Last Friday, the Philadelphia Phillies (61-48) stood poised atop the National League East with a comfortable seven-game lead ahead of Florida as the Marlins headed to the City of Brotherly Love for an important three-game series.

By the time the Marlins left, however, the huge lead shrunk down to only four games and the Phils are suddenly looking quite vulnerable.

It’s not so much that the Marlins outscored the Phillies 21 to 9 and outhit them by a stunning margin of 39 to 21 -- although that certainly helps -- but it’s the road that lies directly ahead.

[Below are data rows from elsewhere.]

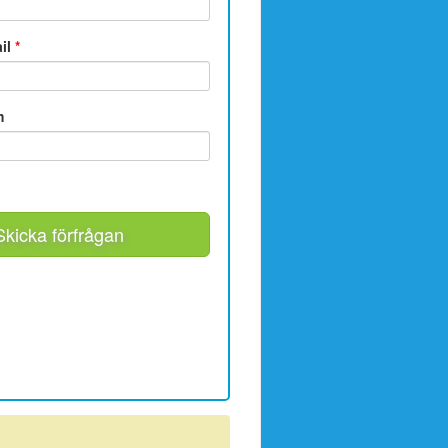
ail
*
m
Skicka förfrågan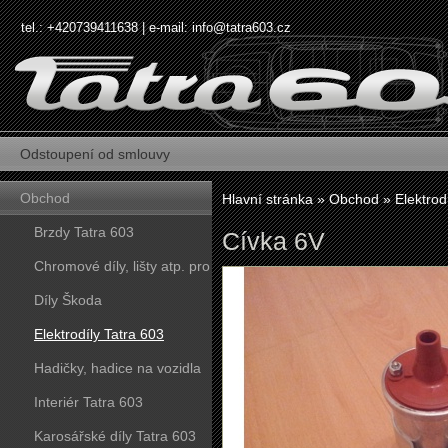
tel.: +420739411638 | e-mail:
info@tatra603.cz
Odstoupení od smlouvy
Obchod
Hlavní stránka
»
Obchod
»
Elektrod
Brzdy Tatra 603
Cívka 6V
Chromové díly, lišty atp. pro
vozy Tatra 603
Díly Škoda
Elektrodíly Tatra 603
Hadičky, hadice na vozidla
Tatra 603
Interiér Tatra 603
Karosářské díly Tatra 603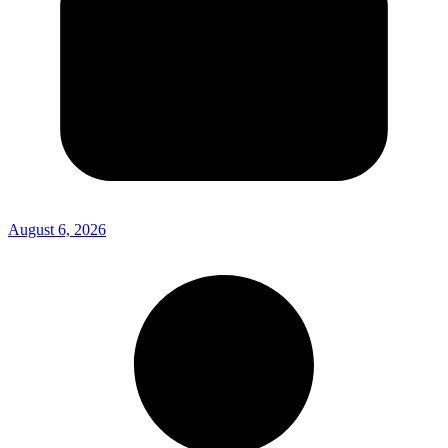
August 6, 2026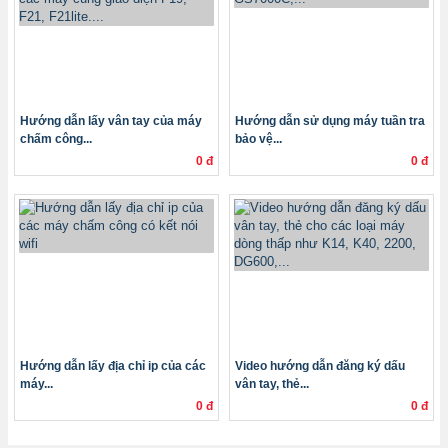
Hướng dẫn lấy vân tay của máy
Hướng dẫn sử dụng máy tuần tra
chấm công...
bảo vệ...
0 đ
0 đ
Hướng dẫn lấy địa chỉ ip của các
Video hướng dẫn đăng ký dấu
máy...
vân tay, thẻ...
0 đ
0 đ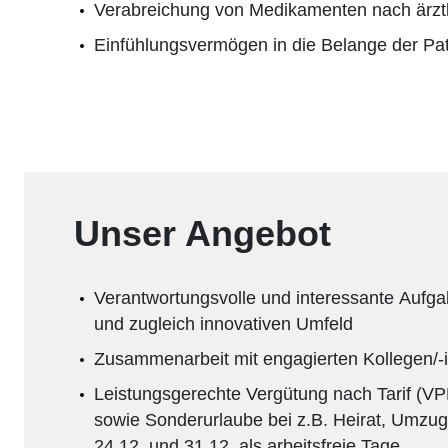
Verabreichung von Medikamenten nach ärzt
Einfühlungsvermögen in die Belange der Pa
Unser Angebot
Verantwortungsvolle und interessante Aufgab
und zugleich innovativen Umfeld
Zusammenarbeit mit engagierten Kollegen/-
Leistungsgerechte Vergütung nach Tarif (V
sowie Sonderurlaube bei z.B. Heirat, Umzug
24.12. und 31.12. als arbeitsfreie Tage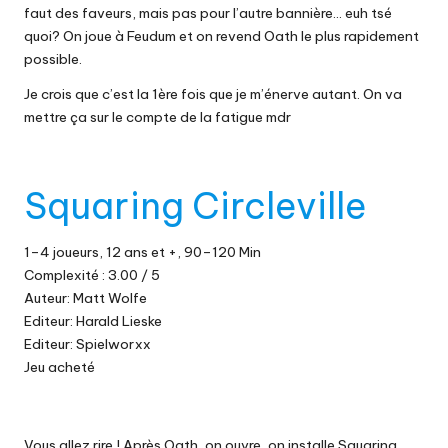
faut des faveurs, mais pas pour l’autre bannière… euh tsé
quoi? On joue à Feudum et on revend Oath le plus rapidement
possible.
Je crois que c’est la 1ère fois que je m’énerve autant. On va
mettre ça sur le compte de la fatigue mdr
Squaring Circleville
1–4 joueurs, 12 ans et +, 90–120 Min
Complexité : 3.00 / 5
Auteur: Matt Wolfe
Editeur: Harald Lieske
Editeur: Spielworxx
Jeu acheté
Vous allez rire ! Après Oath, on ouvre, on installe Squaring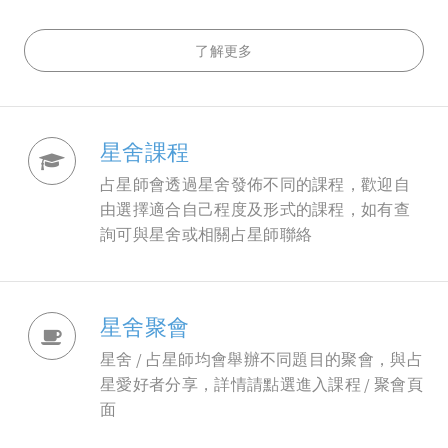
了解更多
星舍課程
占星師會透過星舍發佈不同的課程，歡迎自
由選擇適合自己程度及形式的課程，如有查
詢可與星舍或相關占星師聯絡
星舍聚會
星舍 / 占星師均會舉辦不同題目的聚會，與占
星愛好者分享，詳情請點選進入課程 / 聚會頁
面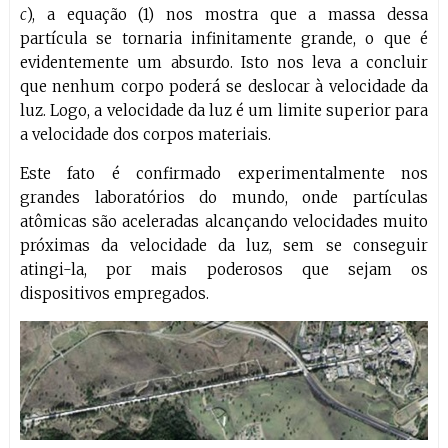
c
), a equação (1) nos mostra que a massa dessa
partícula se tornaria infinitamente grande, o que é
evidentemente um absurdo. Isto nos leva a concluir
que nenhum corpo poderá se deslocar à velocidade da
luz. Logo, a velocidade da luz é um limite superior para
a velocidade dos corpos materiais.
Este fato é confirmado experimentalmente nos
grandes laboratórios do mundo, onde partículas
atômicas são aceleradas alcançando velocidades muito
próximas da velocidade da luz, sem se conseguir
atingi-la, por mais poderosos que sejam os
dispositivos empregados.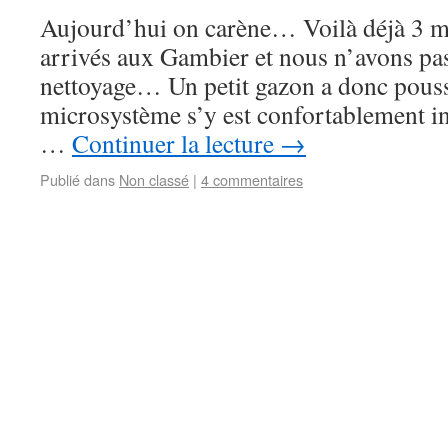
Aujourd’hui on carène… Voilà déjà 3 
arrivés aux Gambier et nous n’avons pas
nettoyage… Un petit gazon a donc pouss
microsystème s’y est confortablement 
…
Continuer la lecture
→
Publié dans
Non classé
|
4 commentaires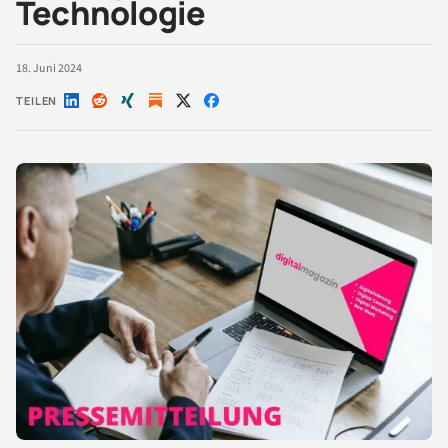
Technologie
18. Juni 2024
TEILEN
Auf
Auf
Auf
Auf
Auf
LinkedIn
Reddit
Xing
X
Facebook
teilen
teilen
teilen
teilen
teilen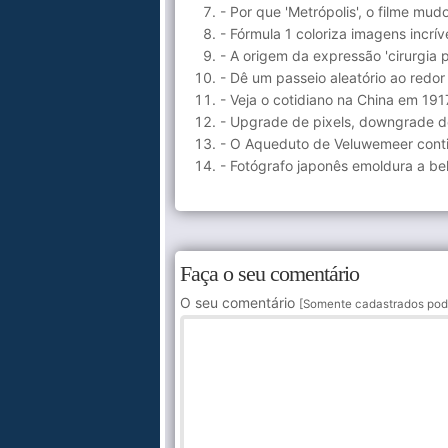
- Por que 'Metrópolis', o filme mud
- Fórmula 1 coloriza imagens incr
- A origem da expressão 'cirurgia
- Dê um passeio aleatório ao redo
- Veja o cotidiano na China em 19
- Upgrade de pixels, downgrade d
- O Aqueduto de Veluwemeer conti
- Fotógrafo japonês emoldura a be
Faça o seu comentário
O seu comentário
[Somente cadastrados pod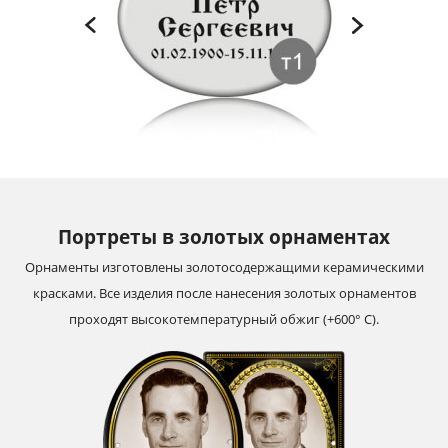
Портреты в золотых орнаментах
Орнаменты изготовлены золотосодержащими керамическими
красками. Все изделия после нанесения золотых орнаментов
проходят высокотемпературный обжиг (+600° С).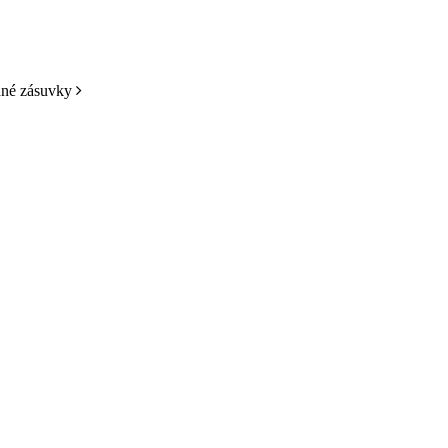
odné zásuvky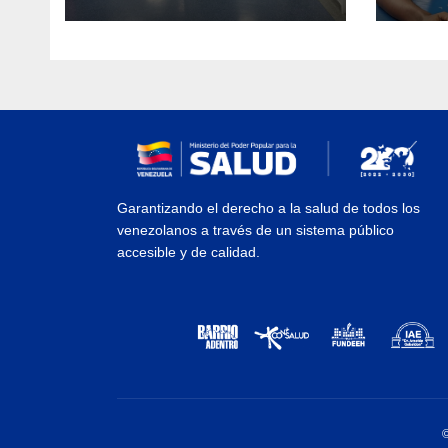
eval
sísmicos
vacu
Garantizando el derecho a la salud de todos los
venezolanos a través de un sistema público
accesible y de calidad.
©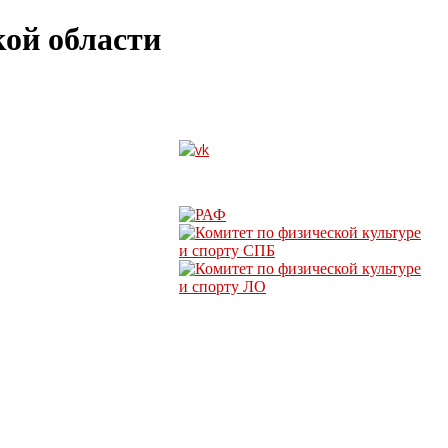
ой области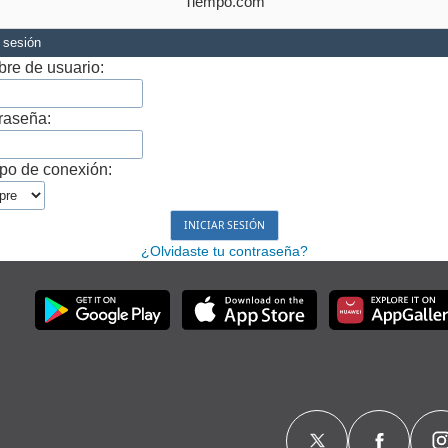
Tiempo.com
r sesión
re de usuario:
raseña:
po de conexión:
¿Olvidaste tu contraseña?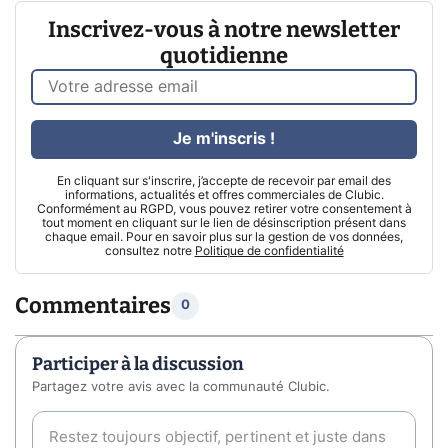
Inscrivez-vous à notre newsletter
quotidienne
Je m'inscris !
En cliquant sur s'inscrire, j’accepte de recevoir par email des
informations, actualités et offres commerciales de Clubic.
Conformément au RGPD, vous pouvez retirer votre consentement à
tout moment en cliquant sur le lien de désinscription présent dans
chaque email. Pour en savoir plus sur la gestion de vos données,
consultez notre
Politique de confidentialité
Commentaires
0
Participer à la discussion
Partagez votre avis avec la communauté Clubic.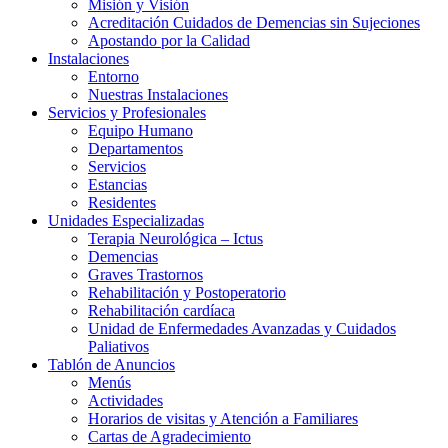
Misión y Visión
Acreditación Cuidados de Demencias sin Sujeciones
Apostando por la Calidad
Instalaciones
Entorno
Nuestras Instalaciones
Servicios y Profesionales
Equipo Humano
Departamentos
Servicios
Estancias
Residentes
Unidades Especializadas
Terapia Neurológica – Ictus
Demencias
Graves Trastornos
Rehabilitación y Postoperatorio
Rehabilitación cardíaca
Unidad de Enfermedades Avanzadas y Cuidados
Paliativos
Tablón de Anuncios
Menús
Actividades
Horarios de visitas y Atención a Familiares
Cartas de Agradecimiento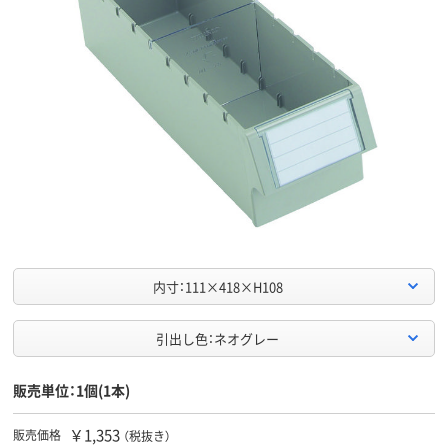
内寸：111×418×H108
引出し色：ネオグレー
販売単位：1個(1本)
￥1,353
販売価格
（税抜き）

It's not going to be an easy one.

This week the Phillies travel on the road and face two tough ballclubs: the Chicago Cubs (58-51) and the Atlanta Braves (58-54), teams that have beat the Phillies eight of twelve times this season thus far.

And, right now, the Phils look like they would struggle to beat anybody.

After a blistering hot July, they are once again all-too-fallible, losing eight of their last eleven games, including a humiliating 12 to 3 loss to Florida on Sunday where the Phillies were so frustrated that Shane Victorino got ejected while flapping his arms in centerfield (apparently showing his displeasure for the home plate umpire's calls).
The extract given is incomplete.